Литмир - Электронная Библиотека
Содержание  
A
A

— Ah, la chasse. Moi, j’aime bien la chasse, — пропищал компаньон голосом, который не дал подсказки о том, кому он принадлежит — мужчине или женщине. И, не обращая внимания на осуждающие взгляды своего опекуна, оно начало рассказывать мне, что лично ему очень хотелось бы поохотиться на обезьян с пигмеями, которые якобы живут в этих краях.

Когда оно поинтересовалось, как пользоваться духовыми трубками для пуска стрел, я ответил, что, как мне кажется, здесь пользуются не духовыми трубками — это делают в Южной Америке, — а луком и стрелами.
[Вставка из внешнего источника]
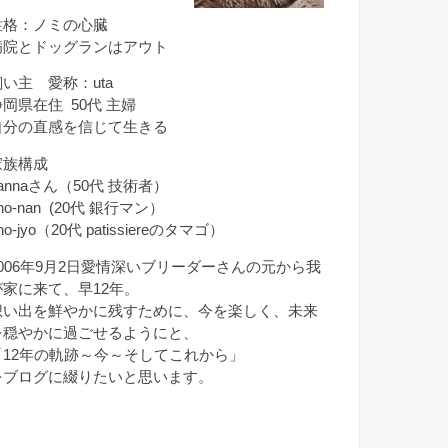
性格：ノミの心臓
病院とドッグランはアウト
飼い主 愛称：uta
静岡県在住 50代 主婦
自分の直感を信じて生きる
家族構成
annaさん（50代 技術者）
ho-nan (20代 銀行マン）
ho-jyo（20代 patissiereのタマゴ）
2006年9月2日愛情深いブリーダーさんの元から我
が家に来て、早12年。
想い出を鮮やかに残すために、今を楽しく、未来
を穏やかに過ごせるようにと、
「12年の軌跡～今～そしてこれから」
をブログに綴りたいと思います。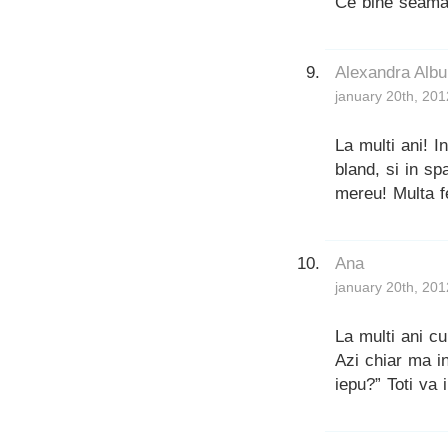
Ce bine seaman
Alexandra Albu
january 20th, 201
La multi ani! I
bland, si in sp
mereu! Multa fer
Ana
january 20th, 201
La multi ani cu
Azi chiar ma i
iepu?” Toti va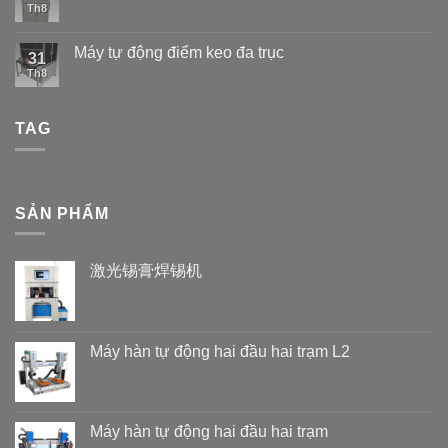
Th8
Máy tự động điểm keo đa trục
31
Th8
TAG
SẢN PHẨM
激光锡膏焊锡机
Máy hàn tự động hai đầu hai trạm L2
Máy hàn tự động hai đầu hai trạm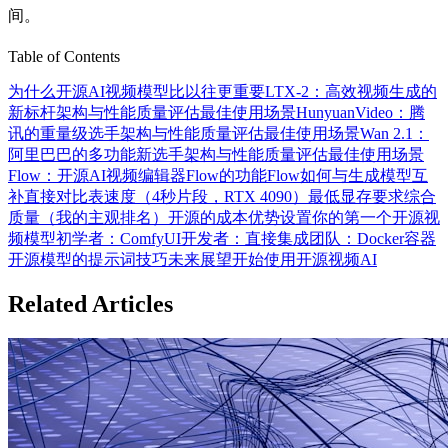
间。
Table of Contents
为什么开源AI视频模型比以往更重要
LTX-2：高效视频生成的
新标杆
架构与性能
质量评估
最佳使用场景
HunyuanVideo：腾
讯的重量级选手
架构与性能
质量评估
最佳使用场景
Wan 2.1：
阿里巴巴的多功能新选手
架构与性能
质量评估
最佳使用场景
Flow：开源AI视频编辑器
Flow的功能
Flow如何与生成模型互
补
直接对比表
速度（4秒片段，RTX 4090）
最低显存要求
综合
质量（我的主观排名）
开源的成本优势
设置你的第一个开源视
频模型
初学者：ComfyUI
开发者：直接集成
团队：Docker容器
开源模型的提示词技巧
未来展望
开始使用开源视频AI
Related Articles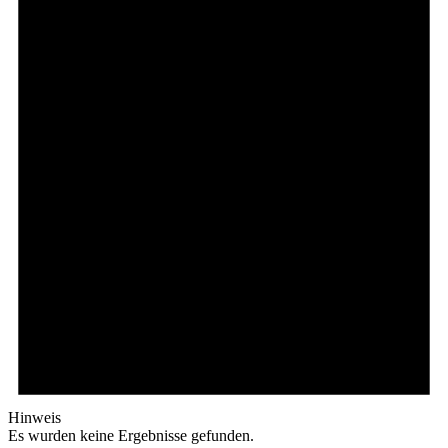
Hinweis
Es wurden keine Ergebnisse gefunden.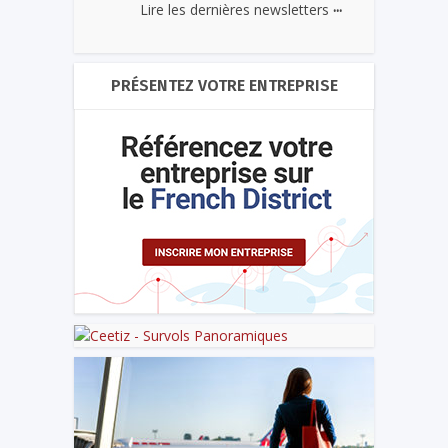
...
Lire les dernières newsletters
PRÉSENTEZ VOTRE ENTREPRISE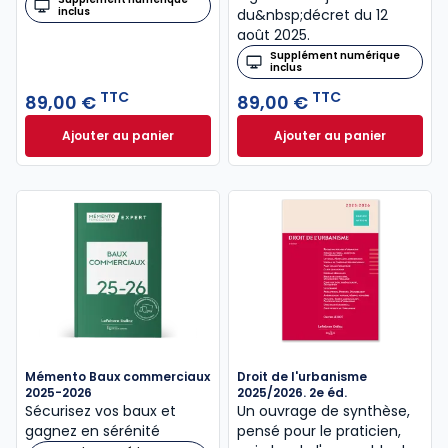
inclus
du&nbsp;décret du 12
août 2025.
Supplément numérique
inclus
TTC
TTC
89,00 €
89,00 €
Ajouter au panier
Ajouter au panier
Code des baux 2026, Annoté et commenté à 89,00 
Code de la constr
Mémento Baux commerciaux
Droit de l'urbanisme
2025-2026
2025/2026. 2e éd.
Sécurisez vos baux et
Un ouvrage de synthèse,
gagnez en sérénité
pensé pour le praticien,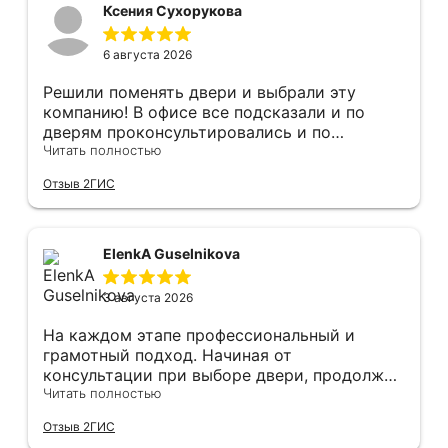
Ксения Сухорукова
6 августа 2026
Решили поменять двери и выбрали эту
компанию! В офисе все подсказали и по
дверям проконсультировались и по
фурнитуре. Анастасия ответила на все
Читать полностью
вопросы. Изготовление точно в срок!
Отзыв 2ГИС
Монтаж быстро, качественно и аккуратно,
Сергея прямо рекомендую! С утра до
вечера устанавливал, монтировал, весь
мусор убирает после монтажа. Рекомендую!
ElenkA Guselnikova
3 августа 2026
На каждом этапе профессиональный и
грамотный подход. Начиная от
консультации при выборе двери, продолжая
оперативным замером, завершая быстрой и
Читать полностью
качественной установкой, а за отделку и
Отзыв 2ГИС
оформление двери - отдельное спасибо!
Ну, если лук и стрелы, тогда это просто: у него дома, в Бельгии, есть лук — сказало прелестное создание, добавив, что ужасно скучно здесь сидеть, и предложив прогуляться с ним снаружи.

Я не возражал.

Бельгиец проворчал что-то о том, чтобы мы не забредали слишком далеко.

Снаружи, под поразительно ярким синим небом, прекрасное создание стало еще более ослепительным. Его светлые волосы были окружены сверкающим ореолом, загорелые щеки светились, прелестные маленькие зубки сияли белизной.

И конечно, выяснилось то, чего я боялся.

Мальчик.

Его звали Франсуа, а бельгиец, которого он звал дядя Жак, был на самом деле не дядей, а другом его отца, согласившимся выступить в роли опекуна, пока его родители утрясали какую-то неназванную проблему, возникшую дома. Он путешествовал по Африке «в образовательных целях».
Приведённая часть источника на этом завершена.